Saturday, January 21, 2012

Kitchen Diary 2012 – Seeded Crackers, or Hardass Flatbreads


Crackers:
- 1 ½ cups graham flour
- 1 cup all-purpose flour
- 2 Tablespoons maple sugar
- 1 packet instant yeast
- 1 teaspoon salt
- 1 Cup warm water (120-130 degrees F)
- 2 Tablespoons flax meal
- 2 Tablespoons toasted sesame seeds

Topping:
- Raw pepitas, toasted sesame seeds, poppy seeds, kosher salt

Preheat oven to 350 F
- Put the flours, sugar, salt, and yeast in the mixing bowl fitted with a dough hook. Mix everything to combine.
- With the mixer running, pour in the water. Knead until the dough is smooth.
- Knead in the flax meal and sesame seeds. (We’re still disturbed that we actually had flax meal handy)
- Transfer into a clean bowl and cover with plastic wrap, set aside until doubled, about 90 minutes.
- You have some freezer paper, don’t you? You should. Because at this point, you tear off a hunk and, on the paper side, trace out a 14”x9” rectangle with a marker. Then you flip the paper over and roll out half of the dough into a 14”x9” rectangle, about 1/8-inch thick.
- Stab dough repeatedly and evenly with a fork, transfer to a baking sheet.
- Roll out the remaining half of dough on another piece of freezer paper, stab with fork, transfer to a second baking sheet.
- Turn your attention to the first slab of dough: move it back to the counter and spray evenly with water. Strew the topping mixture over it, and run a rolling pin over it to press the seeds and salt down into the dough. Flip the dough, spray with water, strew, and roll.
- At this point, we cut the dough into squares, then – mostly successfully – transferred the squares onto the baking sheet.
- Repeat with the other slab of rolled-out dough.
- Time for a drink! Let the crackers rise for about 30-45 minutes.
- Bake in a 350 F oven for 20-35 minutes, until golden (we rotated the baking sheets halfway through because our oven is shitty).
- Now: turn the oven off, wait 15 minutes, then slightly open the oven door and let them cool completely.
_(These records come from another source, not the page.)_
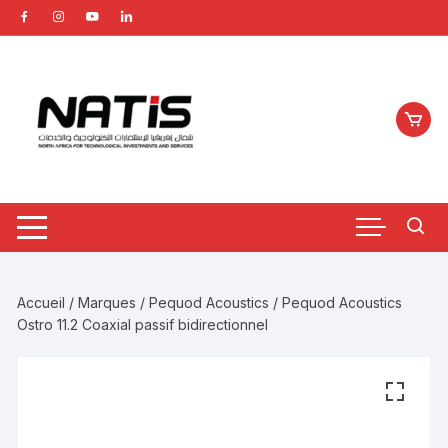
Aller
au
contenu
Accueil
/
Marques
/
Pequod Acoustics
/ Pequod Acoustics
Ostro 11.2 Coaxial passif bidirectionnel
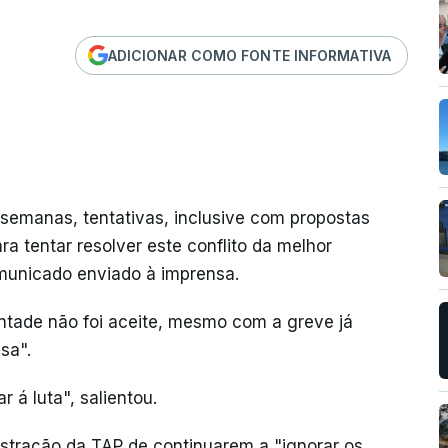
ADICIONAR COMO FONTE INFORMATIVA
 semanas, tentativas, inclusive com propostas
ara tentar resolver este conflito da melhor
omunicado enviado à imprensa.
ntade não foi aceite, mesmo com a greve já
sa".
 á luta", salientou.
stração da TAP de continuarem a "ignorar os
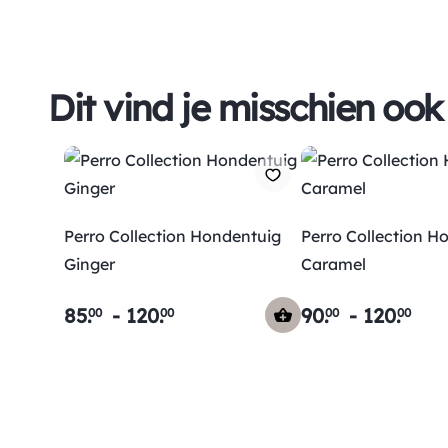
Dit vind je misschien ook
Perro Collection Hondentuig
Perro Collection H
Ginger
Caramel
85
.
-
120
.
90
.
-
120
.
00
00
00
00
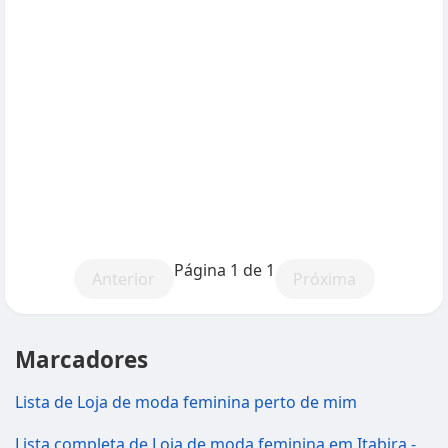
Página 1 de 1
Anterior
Próxima
Marcadores
Lista de Loja de moda feminina perto de mim
Lista completa de Loja de moda feminina em Itabira -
The first time we took these out at the 20-minute mark they were alarmingly raw in the middle. We baked ‘em for another 15 minutes, and let them cool.

Transcript of notes from the actual Kitchen Diary:
They taste good with just a bit of butter, but these guys are hard as fuck. Not “break your tooth and shred your gums” hard, but they’ve not only left the City of Light and Crunchy they’ve shaken the dust off their sandals.

Then:
Update: Monday night. After 48 hours they are delightful. Magic? Or am I drunk?

And they do keep well: the sesame flavor comes out more and they chill out with being so tough.